Je suis Alice, jeune chômeuse ivoirienne domiciliée à Yopougon Gesco. Il y a quelques temps, j’ai fait la connaissance d’un jeune homme sur Facebook du nom de Pacôme Bouyg. Il m’a dit qu’il tient ce patronyme français de son père qui aurait des liens sanguins avec un européen rattaché aux grandes filières françaises. Je me suis prise d’amitié avec Pacôme. Le sentant plein aux as, je lui ai soumis un jour l’un de mes projets de commerce, afin qu’il me finançat :
- «C’est un peu gênant de te le dire, d’autant plus que tu n’es qu’un ami virtuel. Mais je me jette à l’eau, en espérant que je trouverai en toi une oreille attentive. Voilà, pourrais-je avoir une aide financière de 300.000 francs ? Je veux faire le commerce de produits cosmétiques.»
- «Oh Alice, a répondu mon correspondant, tu n’as pas à te gêner. Mais on fait comment ? Depuis qu’on cause, tu sais très bien que tu me plaîs.»

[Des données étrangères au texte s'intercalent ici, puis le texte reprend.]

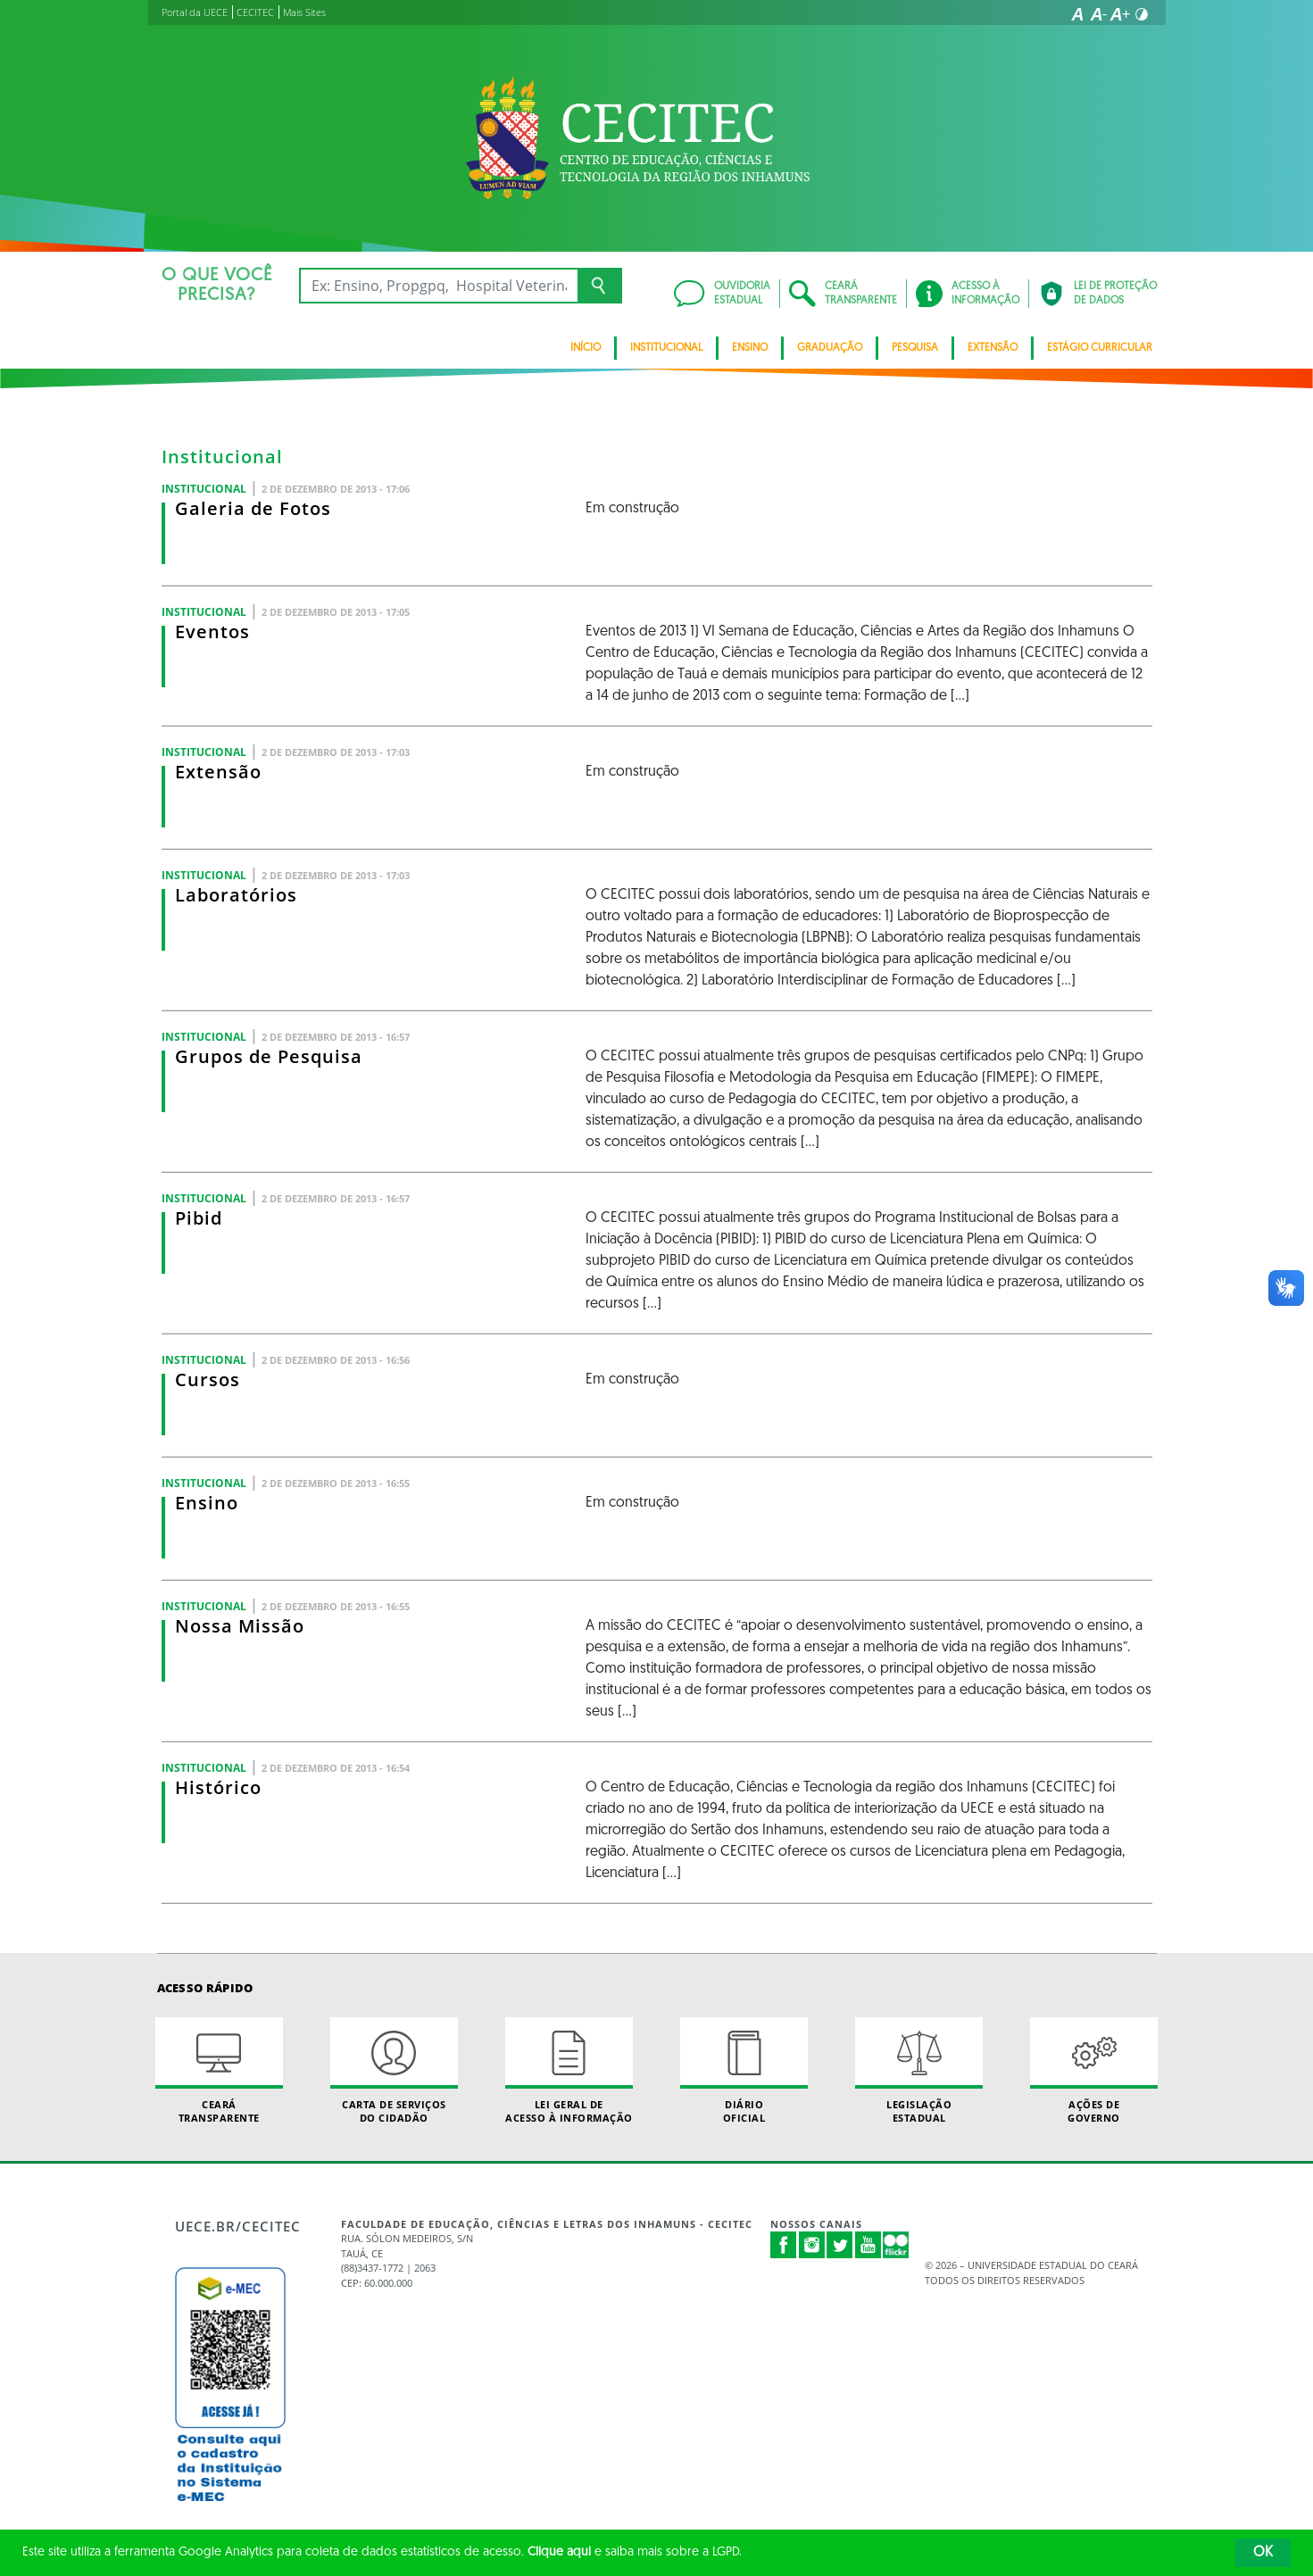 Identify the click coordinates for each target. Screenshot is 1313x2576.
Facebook (783, 2244)
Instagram (812, 2244)
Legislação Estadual (919, 2070)
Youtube (868, 2244)
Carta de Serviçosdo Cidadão (394, 2070)
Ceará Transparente (219, 2070)
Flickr (896, 2244)
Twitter (840, 2244)
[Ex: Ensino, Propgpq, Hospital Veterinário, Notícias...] (438, 285)
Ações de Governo (1094, 2070)
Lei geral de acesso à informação (569, 2070)
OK (1263, 2553)
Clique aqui (559, 2552)
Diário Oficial (744, 2070) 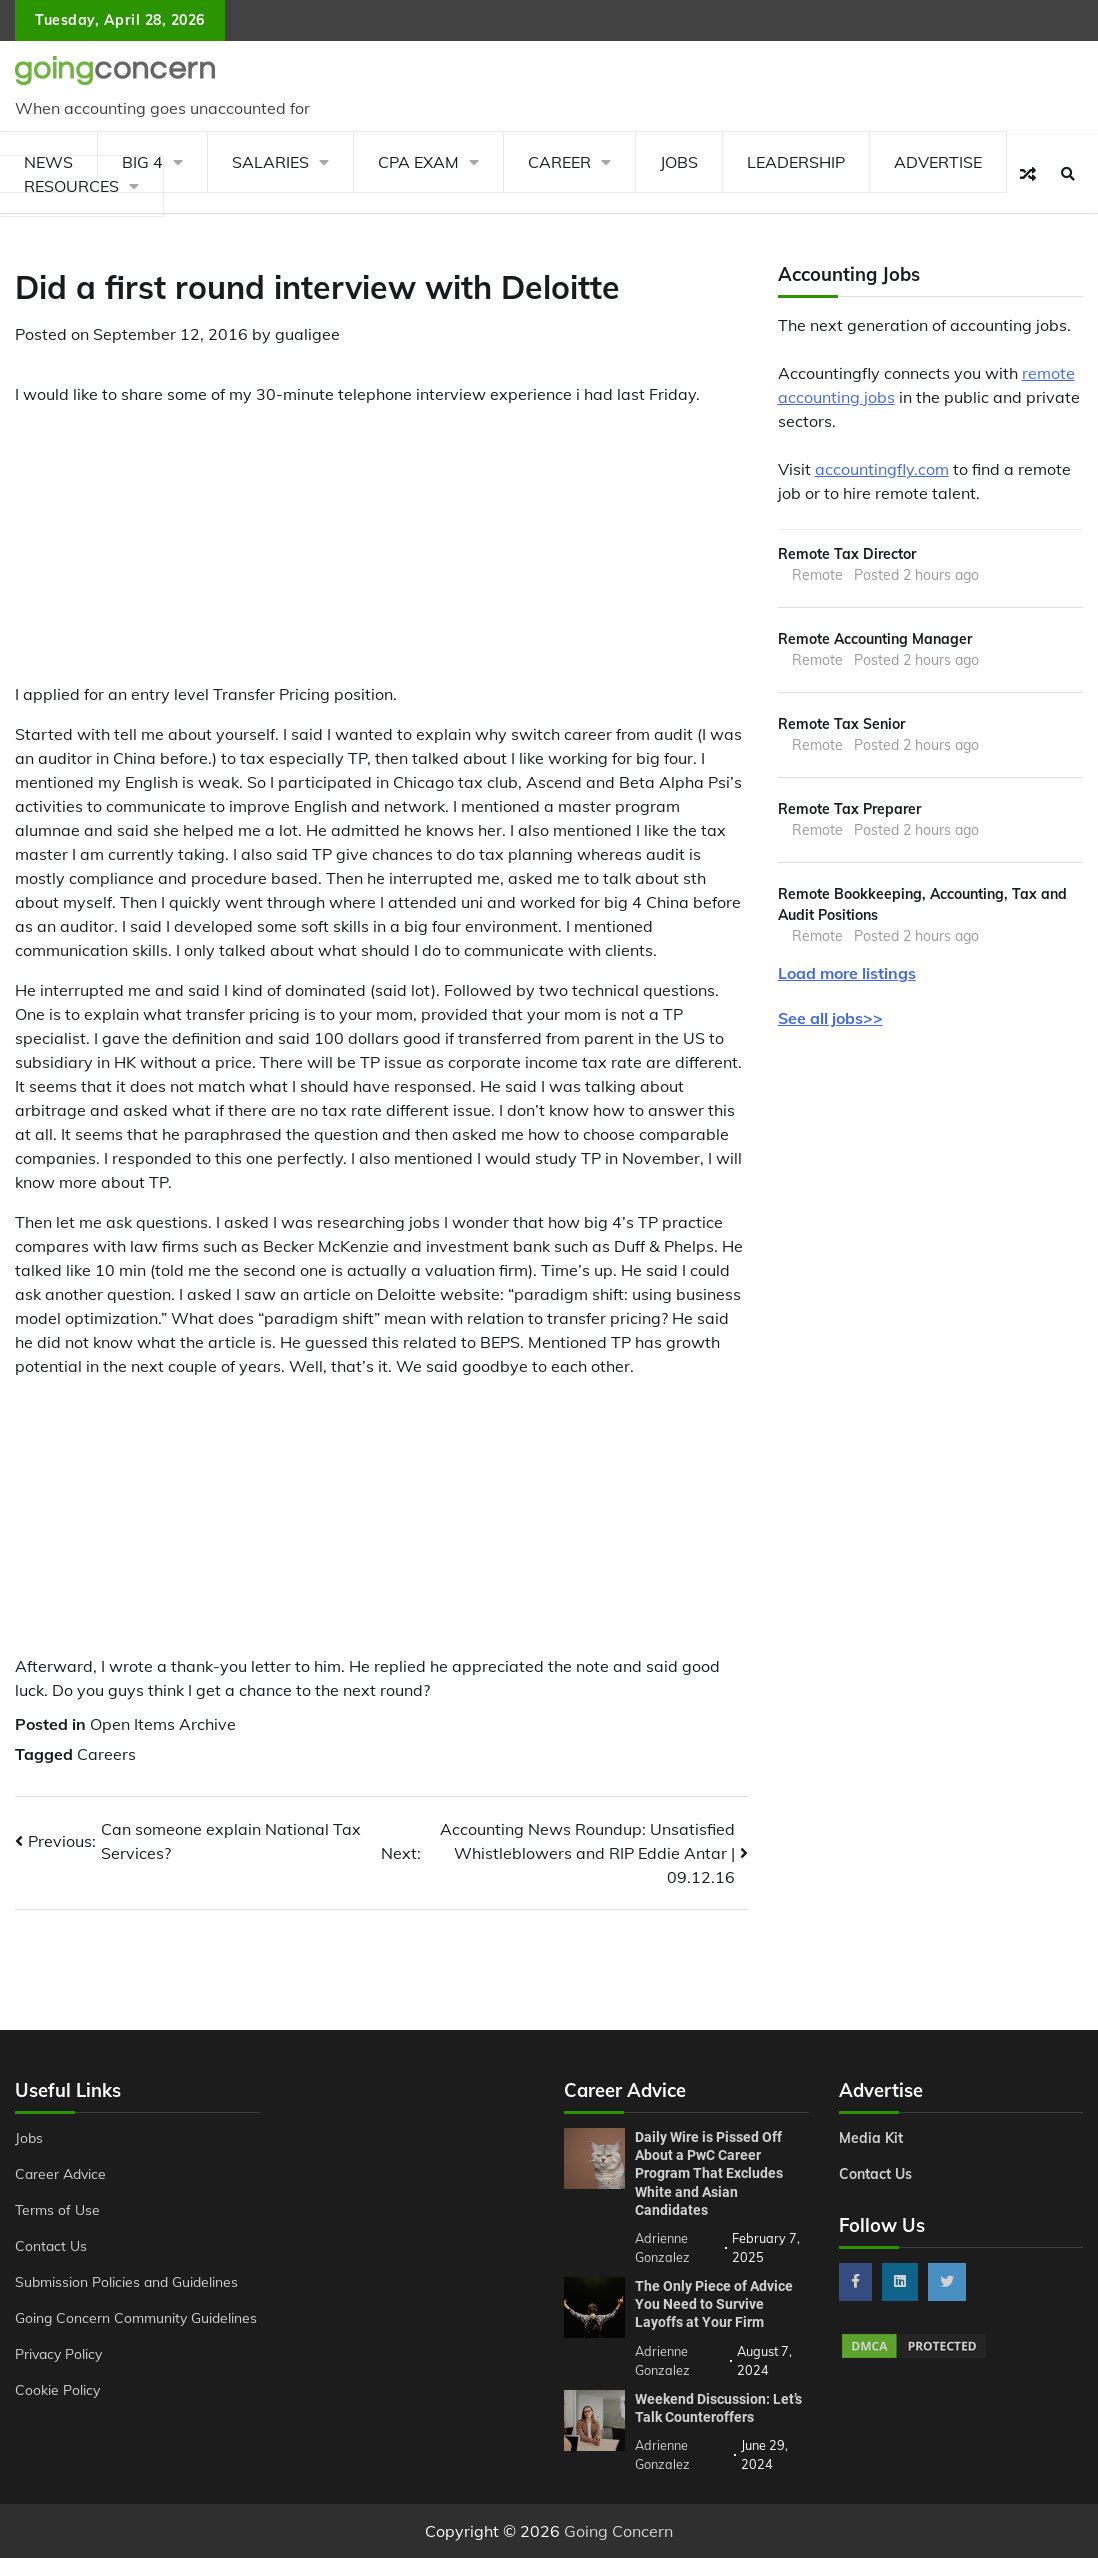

- «On fait comment, c’est-à-dire ?»
- «Pour être plus clair, je veux bien avoir un moment intime avec toi. Juste après, je te file ton financement.
- «Fhum Pacôme. C’est du chantage ?»
- «Non, pas du tout. C’est de l’amour. Y a-t-il un mal à t’avouer que tu ne me laisses pas indifférent ? D’ailleurs, au lieu de 300.000 que tu demandes, je me propose de te donner un peu plus du triple : 1 million !»
Le même soir de notre dialogue, j’ai donné mon accord à Pacôme. De toute façon, plein de mecs m’avaient sautée sans jamais daigner se montrer reconnaissants. Accepter 1 million en contrepartie de mes faveurs charnelles, à votre avis, était-ce gérer bizi ? Dites-moi que non, car je ne me suis jamais imaginée dans cette posture de bon nombre de mes amies qui en ont fait, souterrainement, un métier.
J’ai été au domicile de Pacôme, en me faisant très belle pour lui. Je retins que ce soir-là, on ne m’a jamais « cognée » aussi fort. Ce fut un moment intense et formidable au bout duquel je repartis chez moi avec 1 million de francs CFA. Le lendemain quand je me rendis au forum d’Adjamé pour mes achats, à la troisième boutique, je fus appréhendée par les deux premiers grossistes. Ils m’accusèrent de les avoir payés en faux billets. Ils firent venir la Police sur les lieux. Les hommes en tenue me fouillèrent, et concluant que j’avais une bonne quantité de billets contrefaits en ma possession, ils me deférèrent à la prison civile. À leur demande, j’avais révélé le nom de celui qui m’avait approvisionnée, mais apparemment les justiciers n’en avaient rien à foutre. Je pus l’avoir au téléphone depuis ma cellule :
- «Pacôme, qu’as-tu fait ? Tu m’as donné des faux billets. Par ta faute je suis en taule ! Pourquoi tant de méchanceté ?»
- «Écoute Alice, tu gagneras ton pain à la sueur de ton front et non de ton cra, tu as compris ?»
La réplique de mon « sorcier » me fit avoir honte de moi. Dans quelques jours je serais jugée, et je me demandais s’il était possible que je portasse plainte contre lui pour abus de confiance étant donné qu’il était entièrement responsable du malheur qui m’arrivait… Le plus dur était que j’avais adoré sa façon de me faire l’amour et que j’étais tombée amoureuse.